Entries taken from a collection
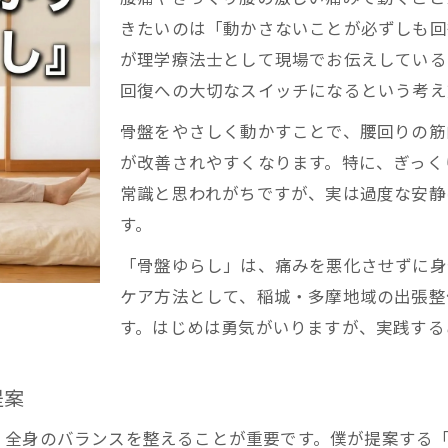
腰痛持ちの方でも安心な自宅セルフケア術
きたいのは「動かさないことが必ずしも回
ぎっくり腰の再発防止に役立つ実践アドバイス
が理学療法士として現場でお伝えしている
仰向けでできる骨盤ゆらしの具体的なコツ
回復への大切なスイッチになるという考え
腰痛時におすすめ仰向け骨盤ゆらしの手順
骨盤をやさしく動かすことで、腰回りの筋
膝を立てて骨盤を数ミリ揺らす動作のポイント
が改善されやすくなります。特に、ぎっく
腰痛改善へ布団の上で安全にできる骨盤ゆらし
常識と思われがちですが、実は過度な安静
理学療法士直伝骨盤ゆらしで腰痛を軽減する方法
す。
ぎっくり腰対応の骨盤ゆらし実践ステップ
「骨盤ゆらし」は、痛みを悪化させずに身
💡 リラスポの出張整体（オンライン対応可）について
ケア方法として、稲城・多摩地域の出張整
呼吸と連動した腰痛緩和の動きを徹底解説
す。はじめは勇気がいりますが、実践する
腰痛緩和のための呼吸と動作の連動法
呼吸を意識しながら骨盤ゆらしを行う大切さ
提案
腰痛対策に効果的な呼吸リズムの使い方
、全身のバランスを整えることが重要です。僕が提案する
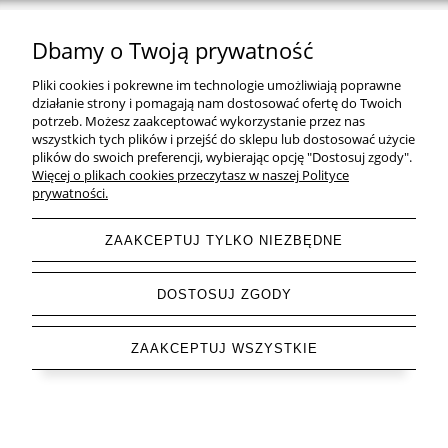
Dbamy o Twoją prywatność
Natural Home Decor | E-mail: sklep at naturalhomedecor.pl | Tel.:
Pliki cookies i pokrewne im technologie umożliwiają poprawne
507 707 299
| NIP: 7971800592 | REGON: 381429127
działanie strony i pomagają nam dostosować ofertę do Twoich
potrzeb. Możesz zaakceptować wykorzystanie przez nas
Copyright © 2026 - Naturalhomedecor.pl
wszystkich tych plików i przejść do sklepu lub dostosować użycie
plików do swoich preferencji, wybierając opcję "Dostosuj zgody".
Więcej o plikach cookies przeczytasz w naszej Polityce
prywatności.
pokaż pełną wersję strony
ZAAKCEPTUJ TYLKO NIEZBĘDNE
Sklep internetowy Shoper.pl
DOSTOSUJ ZGODY
ZAAKCEPTUJ WSZYSTKIE
Letnia Wyprzedaż do -85 % trwa ▶ odkryj swoje
okazje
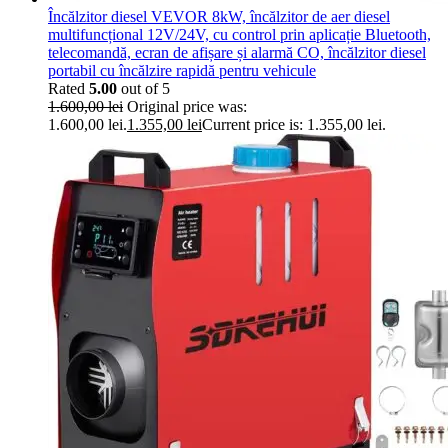
Încălzitor diesel VEVOR 8kW, încălzitor de aer diesel
multifuncțional 12V/24V, cu control prin aplicație Bluetooth,
telecomandă, ecran de afișare și alarmă CO, încălzitor diesel
portabil cu încălzire rapidă pentru vehicule
Rated
5.00
out of 5
1.600,00
lei
Original price was:
1.600,00 lei.
1.355,00
lei
Current price is: 1.355,00 lei.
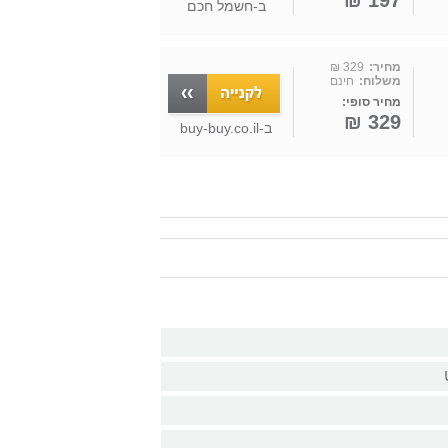
197 ₪
ב-
חשמל חכם
מחיר:
329 ₪
משלוח:
חינם
מחיר סופי:
329 ₪
ב-
buy-buy.co.il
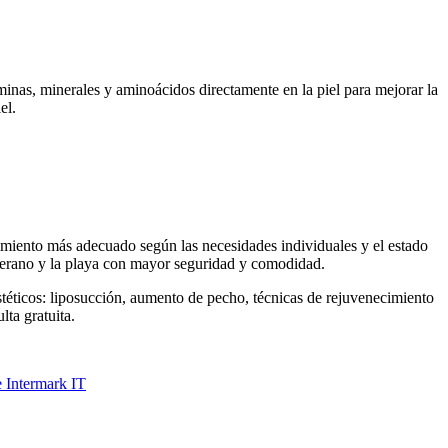
inas, minerales y aminoácidos directamente en la piel para mejorar la
el.
dimiento más adecuado según las necesidades individuales y el estado
l verano y la playa con mayor seguridad y comodidad.
stéticos: liposucción, aumento de pecho, técnicas de rejuvenecimiento
ta gratuita.
e Intermark IT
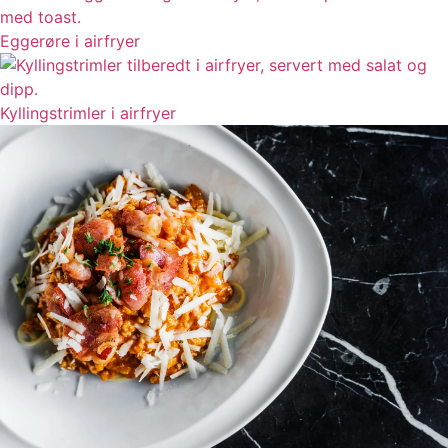
Eggerøre i airfryer
Kyllingstrimler i airfryer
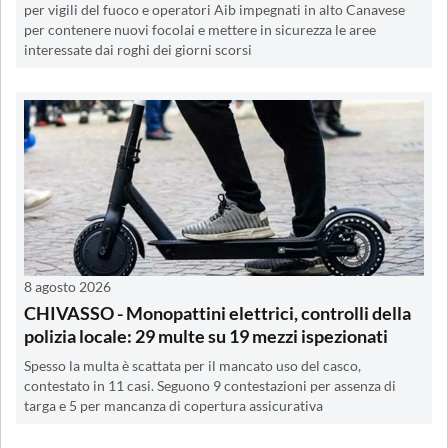
per vigili del fuoco e operatori Aib impegnati in alto Canavese
per contenere nuovi focolai e mettere in sicurezza le aree
interessate dai roghi dei giorni scorsi
8 agosto 2026
CHIVASSO - Monopattini elettrici, controlli della
polizia locale: 29 multe su 19 mezzi ispezionati
Spesso la multa è scattata per il mancato uso del casco,
contestato in 11 casi. Seguono 9 contestazioni per assenza di
targa e 5 per mancanza di copertura assicurativa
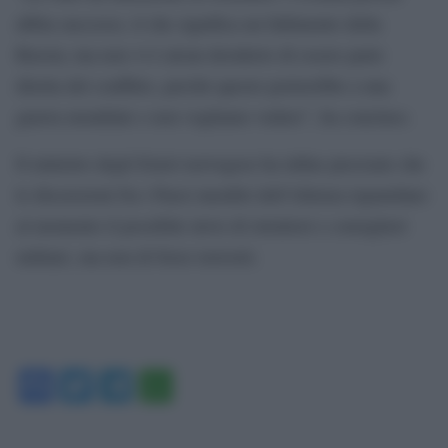
abbia successo, il che significa un fallimento della
Russia; ma non vi è alcun desiderio di essere parte
diretta del conflitto, perché questo porterebbe a una
guerra mondiale e non vogliamo vedere”, ha concluso.
Il ministro degli Esteri norvegese ha infine precisato che
le discussioni fra i Paesi membri dell’Allenza riguardano
al momento il possibile invio di istruttori e consiglieri
militari, ma non di forze terrestri.
Facebook
Twitter
Telegram
WhatsApp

▶ [ACTIVITY]
An exact copy is required of the lines from the start of the records above through the line with "buy-buy.co.il", and only those, without any pictures.

▶ [SOLUTION BELOW]
腰痛持ちの方でも安心な自宅セルフケア術
きたいのは「動かさないことが必ずしも回
ぎっくり腰の再発防止に役立つ実践アドバイス
が理学療法士として現場でお伝えしている
仰向けでできる骨盤ゆらしの具体的なコツ
回復への大切なスイッチになるという考え
腰痛時におすすめ仰向け骨盤ゆらしの手順
骨盤をやさしく動かすことで、腰回りの筋
膝を立てて骨盤を数ミリ揺らす動作のポイント
が改善されやすくなります。特に、ぎっく
腰痛改善へ布団の上で安全にできる骨盤ゆらし
常識と思われがちですが、実は過度な安静
理学療法士直伝骨盤ゆらしで腰痛を軽減する方法
す。
ぎっくり腰対応の骨盤ゆらし実践ステップ
「骨盤ゆらし」は、痛みを悪化させずに身
💡 リラスポの出張整体（オンライン対応可）について
ケア方法として、稲城・多摩地域の出張整
呼吸と連動した腰痛緩和の動きを徹底解説
す。はじめは勇気がいりますが、実践する
腰痛緩和のための呼吸と動作の連動法
呼吸を意識しながら骨盤ゆらしを行う大切さ
提案
腰痛対策に効果的な呼吸リズムの使い方
、全身のバランスを整えることが重要です。僕が提案する
Dbamy o Twoją prywatność
Natural Home Decor | E-mail: sklep at naturalhomedecor.pl | Tel.:
Pliki cookies i pokrewne im technologie umożliwiają poprawne
507 707 299
| NIP: 7971800592 | REGON: 381429127
działanie strony i pomagają nam dostosować ofertę do Twoich
potrzeb. Możesz zaakceptować wykorzystanie przez nas
Copyright © 2026 - Naturalhomedecor.pl
wszystkich tych plików i przejść do sklepu lub dostosować użycie
plików do swoich preferencji, wybierając opcję "Dostosuj zgody".
Więcej o plikach cookies przeczytasz w naszej Polityce
prywatności.
pokaż pełną wersję strony
ZAAKCEPTUJ TYLKO NIEZBĘDNE
Sklep internetowy Shoper.pl
DOSTOSUJ ZGODY
ZAAKCEPTUJ WSZYSTKIE
Letnia Wyprzedaż do -85 % trwa ▶ odkryj swoje
okazje
Încălzitor diesel VEVOR 8kW, încălzitor de aer diesel
multifuncțional 12V/24V, cu control prin aplicație Bluetooth,
telecomandă, ecran de afișare și alarmă CO, încălzitor diesel
portabil cu încălzire rapidă pentru vehicule
Rated
5.00
out of 5
1.600,00
lei
Original price was:
1.600,00 lei.
1.355,00
lei
Current price is: 1.355,00 lei.
197 ₪
ב-
חשמל חכם
מחיר:
329 ₪
משלוח:
חינם
מחיר סופי:
329 ₪
ב-
buy-buy.co.il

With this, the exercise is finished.